After the rally, he couldn’t fully shake the desire to be a part of a different kind of church and, in 2001, he left his position as youth pastor at the well-established Fellowship Bible Church to start Mosaic in southwest Little Rock.
“A lot of prayer went into it,” says Linda, his wife of nearly 30 years. “But we felt a need and saw a hole for this kind of church in Little Rock.”
“I looked around the city and I wanted to create a church of diverse people who could walk, work and worship God as one,” DeYmaz says. “The idea was to create a church that reflects the city. That’s not political correctness, that’s biblical correctness. And I wanted to do it in an area of high need, where the church could actually deliver on community transformation.”

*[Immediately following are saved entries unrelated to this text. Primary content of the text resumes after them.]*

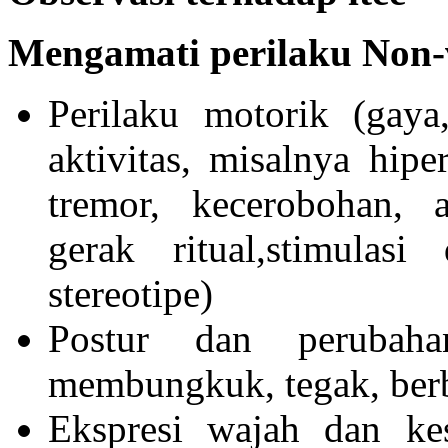
Mengamati perilaku Non-
Perilaku motorik (gaya
aktivitas, misalnya hiper
tremor, kecerobohan, a
gerak ritual,stimulasi
stereotipe)
Postur dan perubaha
membungkuk, tegak, berba
Ekspresi wajah dan ke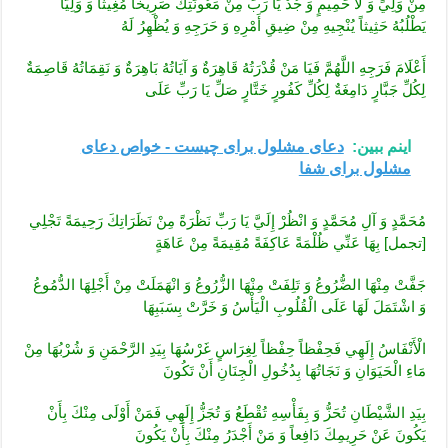
مِنْ وَلِيٍّ وَ لَا حَمِيمٍ وَ جُدْ يَا رَبِّ مِنْ مَعُونَتِكَ صَرِيخاً مُغِيثاً وَ وَلِيّاً
يَطْلُبُهُ حَثِيثاً يُنْجِيهِ مِنْ ضِيقِ أَمْرِهِ وَ حَرَجِهِ وَ يُظْهِرُ لَهُ
أَعْلَامَ فَرَجِهِ اللَّهُمَّ فَيَا مَنْ قُدْرَتُهُ قَاهِرَةٌ وَ آيَاتُهُ بَاهِرَةٌ وَ نَقِمَاتُهُ قَاصِمَةٌ
لِكُلِّ جَبَّارٍ دَامِغَةٌ لِكُلِّ كَفُورٍ خَتَّارٍ صَلِّ يَا رَبِّ عَلَى
اینم ببین:
دعای مشلول برای چیست - خواص دعای
مشلول برای شفا
مُحَمَّدٍ وَ آلِ مُحَمَّدٍ وَ انْظُرْ إِلَيَّ يَا رَبِّ نَظْرَةً مِنْ نَظَرَاتِكَ رَحِيمَةً تَجْلِي
[تجمل‏] بِهَا عَنِّي ظُلْمَةً عَاكِفَةً مُقِيمَةً مِنْ عَاهَةٍ
جَفَّتْ مِنْهَا الضُّرُوعُ وَ تَلِفَتْ مِنْهَا الزُّرُوعُ وَ انْهَمَلَتْ مِنْ أَجْلِهَا الدُّمُوعُ
وَ اشْتَمَلَ لَهَا عَلَى الْقُلُوبِ الْيَأْسُ وَ خَرَّتْ بِسَبَبِهَا
الْأَنْفَاسُ إِلَهِي فَحِفْظاً حِفْظاً لِغِرَاسٍ غَرْسُهَا بِيَدِ الرَّحْمَنِ وَ شُرْبُهَا مِنْ
مَاءِ الْحَيَوَانِ وَ نَجَاتُهَا بِدُخُولِ الْجِنَانِ أَنْ تَكُونَ
بِيَدِ الشَّيْطَانِ تُحَزُّ وَ بِفَأْسِهِ تُقْطَعُ وَ تُجَزُّ إِلَهِي فَمَنْ أَوْلَى مِنْكَ بِأَنْ
يَكُونَ عَنْ حَرِيمِكَ دَافِعاً وَ مَنْ أَجْدَرُ مِنْكَ‏ بِأَنْ يَكُونَ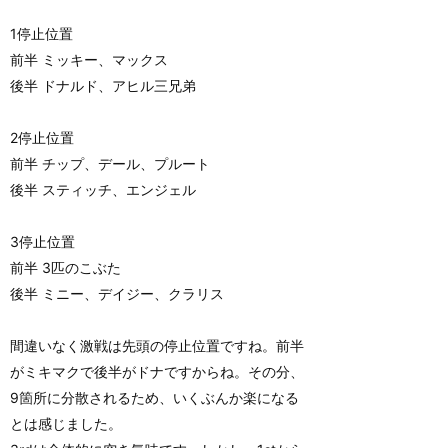
1停止位置
前半 ミッキー、マックス
後半 ドナルド、アヒル三兄弟
2停止位置
前半 チップ、デール、プルート
後半 スティッチ、エンジェル
3停止位置
前半 3匹のこぶた
後半 ミニー、デイジー、クラリス
間違いなく激戦は先頭の停止位置ですね。前半
がミキマクで後半がドナですからね。その分、
9箇所に分散されるため、いくぶんか楽になる
とは感じました。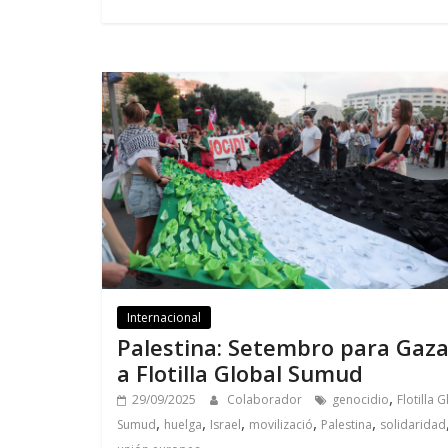
Internacional
Palestina: Setembro para Gaza
a Flotilla Global Sumud
,
29/09/2025
Colaborador
genocidio
Flotilla 
,
,
,
,
,
Sumud
huelga
Israel
movilizació
Palestina
solidaridad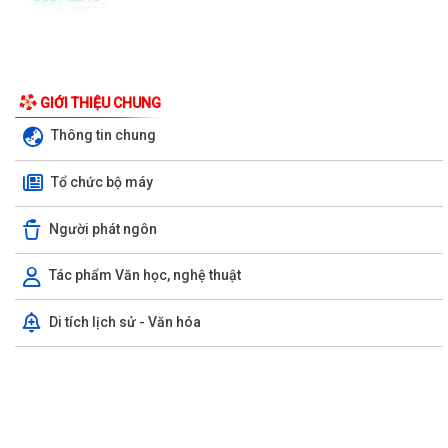
UBND phường triển khai công tác khám sức khoẻ định kỳ, khám sàng
lọc miễn phí cho người dân trên...
Ban đại diện Hội đồng quản trị Ngân hàng Chính sách xã hội phường
GIỚI THIỆU CHUNG
Kiến An tổ chức phiên họp giao...
Thông tin chung
TỪ NGÀY 08/8/2026: NHIỀU THỦ TỤC HÀNH CHÍNH TRỰC TUYẾN TẠI
Tổ chức bộ máy
THÀNH PHỐ HẢI PHÒNG ĐƯỢC THU PHÍ, LỆ PHÍ...
Chi bộ trường Tiểu học Quang Trung kết nạp Đảng viên mới
Người phát ngôn
Tổ Đại biểu số 05 HĐND thành phố tiếp xúc cử tri sau Kỳ họp thường lệ
Tác phẩm Văn học, nghệ thuật
giữa năm 2026 HĐND thành phố...
Di tích lịch sử - Văn hóa
Hội nghị tập huấn công tác Đoàn và phong trào thanh thiếu nhi năm
2026
Công văn số: 20/CV-TYT của Trạm y tế phường v/v công khai số điện
thoại đường dây nóng tiếp nhận...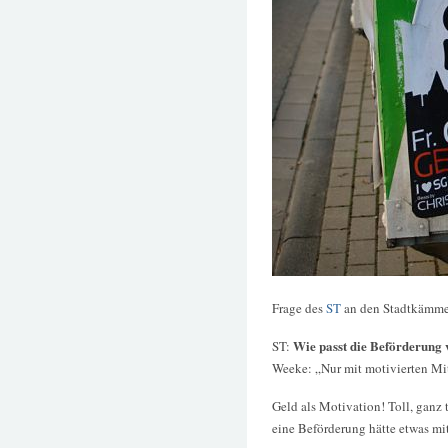
Frage des
ST
an den Stadtkämmer
Wie passt die Beförderung 
ST:
Weeke: „Nur mit motivierten Mit
Geld als Motivation! Toll, ganz
eine Beförderung hätte etwas mit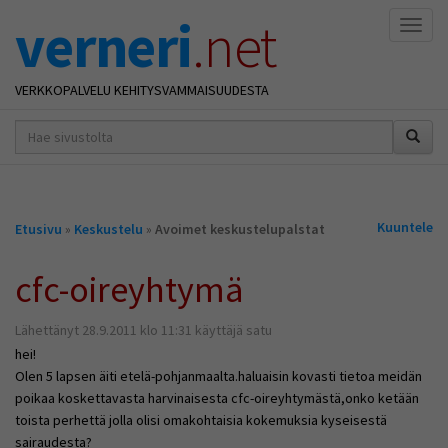
verneri
.net
Naviga
VERKKOPALVELU KEHITYSVAMMAISUUDESTA
hakusana(t)
*
Olet
Kuuntele
Etusivu
»
Keskustelu
»
Avoimet keskustelupalstat
täällä
cfc-oireyhtymä
Lähettänyt 28.9.2011 klo 11:31 käyttäjä satu
hei!
Olen 5 lapsen äiti etelä-pohjanmaalta.haluaisin kovasti tietoa meidän
poikaa koskettavasta harvinaisesta cfc-oireyhtymästä,onko ketään
toista perhettä jolla olisi omakohtaisia kokemuksia kyseisestä
sairaudesta?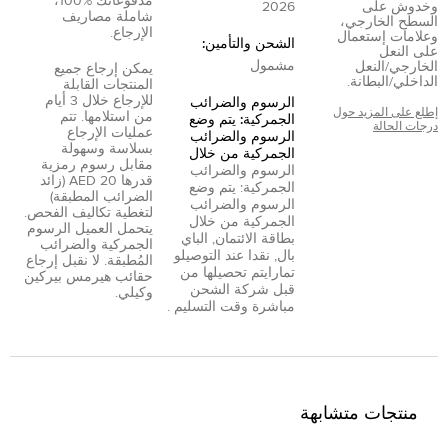
مدفوعاتك %100،
وخدوش على
2026
شاملة مصاريف
السطح الخارجي،
الإرجاع.
وعلامات إستعمال
الشحن والتأمين:
على النعل
مشمول
الخارجي/النعل
يمكن إرجاع جميع
الداخلي/البطانة.
المنتجات القابلة
للإرجاع خلال 3 أيام
الرسوم والضرائب
إطلع على المزيد حول
من استلامها. تتم
الجمركية: يتم وضع
درجات الحالة
عمليات الإرجاع
الرسوم والضرائب
بسلاسة وسهولة
الجمركية من خلال
مقابل رسوم رمزية
الرسوم والضرائب
قدرها 20 AED (زائد
الجمركية: يتم وضع
الضرائب المطبقة)
الرسوم والضرائب
لتغطية تكاليف الفحص.
الجمركية من خلال
يتحمل العميل الرسوم
بطاقة الائتمان
,
الباي
الجمركية والضرائب
بال
,
نقدا عند التوصيل
و
المُطبقة. لا نقبل إرجاع
تمارا
يتم تحصيلها من
حقائب هيرمس بيركين
قبل شركة الشحن
وكيلي.
مباشرة وقت التسليم .
منتجات متشابهة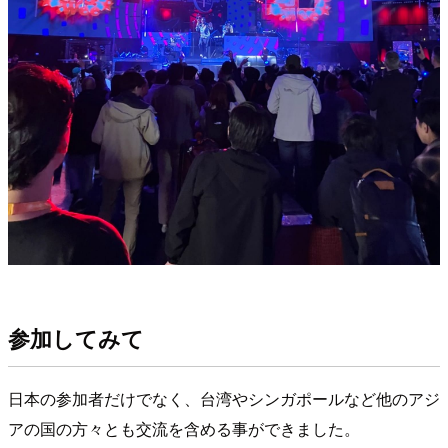
参加してみて
日本の参加者だけでなく、台湾やシンガポールなど他のアジ
アの国の方々とも交流を含める事ができました。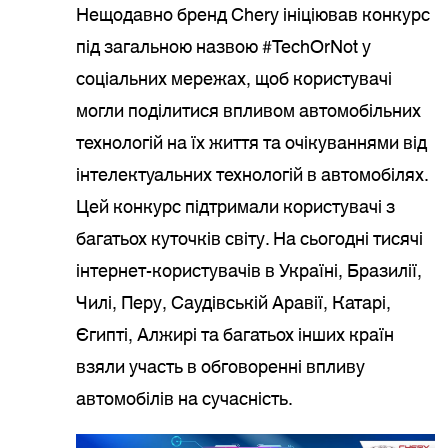
Нещодавно бренд Chery ініціював конкурс
під загальною назвою #TechOrNot у
соціальних мережах, щоб користувачі
могли поділитися впливом автомобільних
технологій на їх життя та очікуваннями від
інтелектуальних технологій в автомобілях.
Цей конкурс підтримали користувачі з
багатьох куточків світу. На сьогодні тисячі
інтернет-користувачів в Україні, Бразилії,
Чилі, Перу, Саудівській Аравії, Катарі,
Єгипті, Алжирі та багатьох інших країн
взяли участь в обговоренні впливу
автомобілів на сучасність.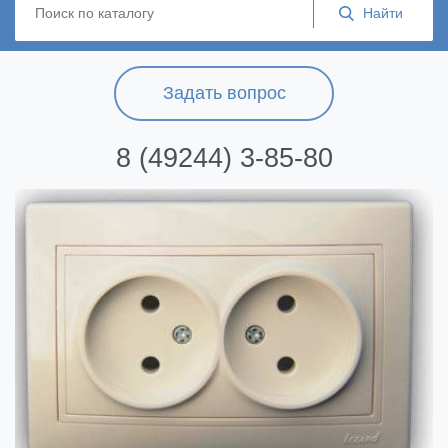
Задать вопрос
8 (49244) 3-85-80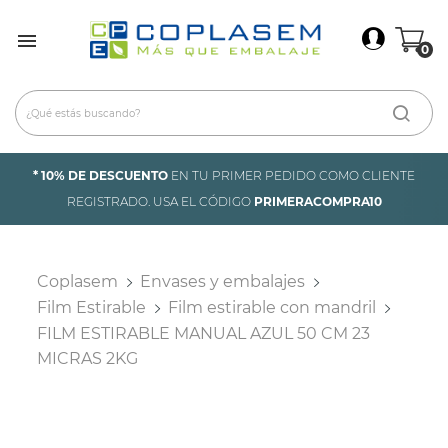
×
Iniciar Sesión

0
Debes iniciar sesión para guardar productos en tu
lista de deseos.
Cancelar
Iniciar sesión
* 10% DE DESCUENTO
EN TU PRIMER PEDIDO COMO CLIENTE
REGISTRADO. USA EL CÓDIGO
PRIMERACOMPRA10
Coplasem
Envases y embalajes
Film Estirable
Film estirable con mandril
FILM ESTIRABLE MANUAL AZUL 50 CM 23
MICRAS 2KG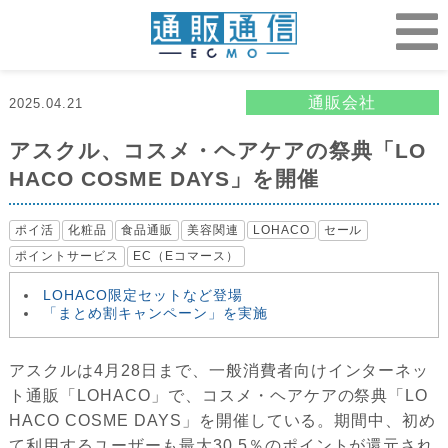
通販会社
2025.04.21
アスクル、コスメ・ヘアケアの祭典「LO
HACO COSME DAYS」を開催
ポイ活
化粧品
食品通販
美容関連
LOHACO
セール
ポイントサービス
EC（Eコマース）
LOHACO限定セットなど登場
「まとめ割キャンペーン」を実施
アスクルは4月28日まで、一般消費者向けインターネッ
ト通販「LOHACO」で、コスメ・ヘアケアの祭典「LO
HACO COSME DAYS」を開催している。期間中、初め
て利用するユーザーも最大30.5％のポイントが還元され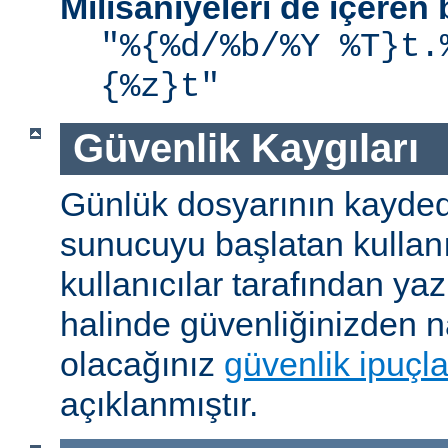
Milisaniyeleri de içere
"%{%d/%b/%Y %T}t.
{%z}t"
Güvenlik Kaygıları
Günlük dosyarının kaydedi
sunucuyu başlatan kullanı
kullanıcılar tarafından yaz
halinde güvenliğinizden n
olacağınız
güvenlik ipuçla
açıklanmıştır.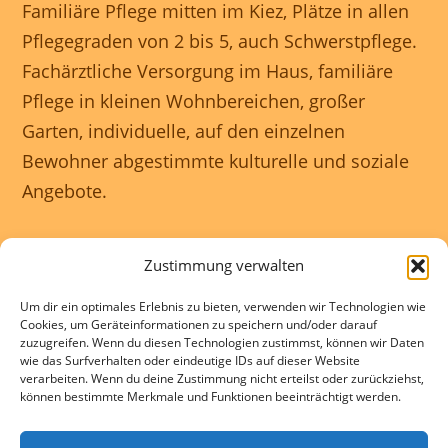
Familiäre Pflege mitten im Kiez, Plätze in allen
Pflegegraden von 2 bis 5, auch Schwerstpflege.
Fachärztliche Versorgung im Haus, familiäre
Pflege in kleinen Wohnbereichen, großer
Garten, individuelle, auf den einzelnen
Bewohner abgestimmte kulturelle und soziale
Angebote.
Unser Haus ist rollstuhlgerecht und wir
Zustimmung verwalten
gewährleisten eine 24 Stunden rundum
Um dir ein optimales Erlebnis zu bieten, verwenden wir Technologien wie
Betreuung.
Cookies, um Geräteinformationen zu speichern und/oder darauf
zuzugreifen. Wenn du diesen Technologien zustimmst, können wir Daten
wie das Surfverhalten oder eindeutige IDs auf dieser Website
Kontakte und Beratung individuell und
verarbeiten. Wenn du deine Zustimmung nicht erteilst oder zurückziehst,
können bestimmte Merkmale und Funktionen beeinträchtigt werden.
kostenlos.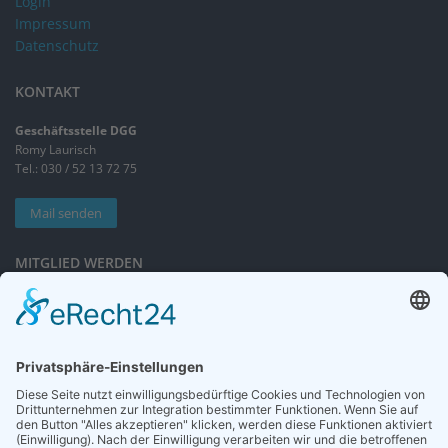
Login
Impressum
Datenschutz
KONTAKT
Geschäftsstelle DGG
Romy Laurisch
Tel.: 030 / 52 13 72 75
Mail senden
MITGLIED WERDEN
Sieben gute Gründe
für Ihre Mitgliedschaft
in der DGG entdecken.
Antrag stellen
NEWSLETTER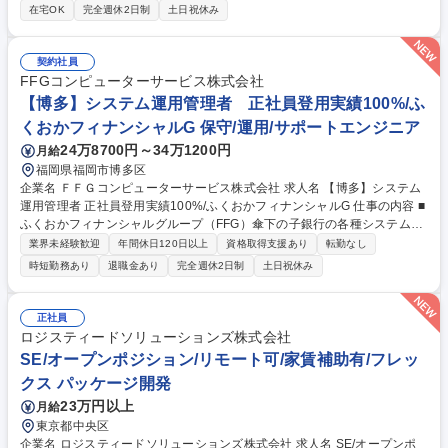
やS/4HANA（FI／CO／MM／SD等）導入・移行案件において、 要件定義
在宅OK
完全週休2日制
土日祝休み
から設計・開発・テスト、本稼働支援まで一連の工程に携わり、プロジェ
クトの推進を担っていただきます。また、顧客との要件調整や課題整理、
メンバーへの指示・レビューなど、プロジェクトリーダー的な役割も期待
契約社員
します。 【雇い入れ直後：上記内容全般】【変更の範囲：会社の定める業
FFGコンピューターサービス株式会社
務】 募集職種 【SAP（ABAP／SuccessFactors）エンジニア】フレック
【博多】システム運用管理者 正社員登用実績100%/ふ
ス◎/年休129日
くおかフィナンシャルG 保守/運用/サポートエンジニア
24万8700円～34万1200円
月給
福岡県福岡市博多区
企業名 ＦＦＧコンピューターサービス株式会社 求人名 【博多】システム
運用管理者 正社員登用実績100%/ふくおかフィナンシャルG 仕事の内容 ■
ふくおかフィナンシャルグループ（FFG）傘下の子銀行の各種システムの
稼働における資産管理や障害管理等、システム運用管理者としてご活躍い
業界未経験歓迎
年間休日120日以上
資格取得支援あり
転勤なし
ただきます。(◎これまでの正社員転換率は100％です) 【具体的な業務内
時短勤務あり
退職金あり
完全週休2日制
土日祝休み
容】 ・ホストシステムのスケジュール管理、ライブラリ管理 ・ユーザー
管理、登録管理 ・分散システムの資産管理 ・媒体管理、帳票管理 ・部内
の経費関連（予算実績） 募集職種 【博多】システム運用管理者 正社員登
正社員
用実績100%/ふくおかフィナンシャルG
ロジスティードソリューションズ株式会社
SE/オープンポジション/リモート可/家賃補助有/フレッ
クス パッケージ開発
23万円以上
月給
東京都中央区
企業名 ロジスティードソリューションズ株式会社 求人名 SE/オープンポ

To that end, DeYmaz, a youthful 55 with a neatly trimmed salt and pepper beard, planted his church in a part of the city he says was underfunded and underserved and set about changing not just the area’s spiritual life but also its economic well-being. It wasn’t enough to simply be a church made up of a flock from all walks of life — black, white, Asian, Hispanic, rich, poor, liberal, conservative — Mosaic also needed to have a positive impact on the area.
“He has always stepped out of his comfort zone to pursue a dream,” says Linda, who owns Linda De-Ymaz Designs and helped design the church’s interior.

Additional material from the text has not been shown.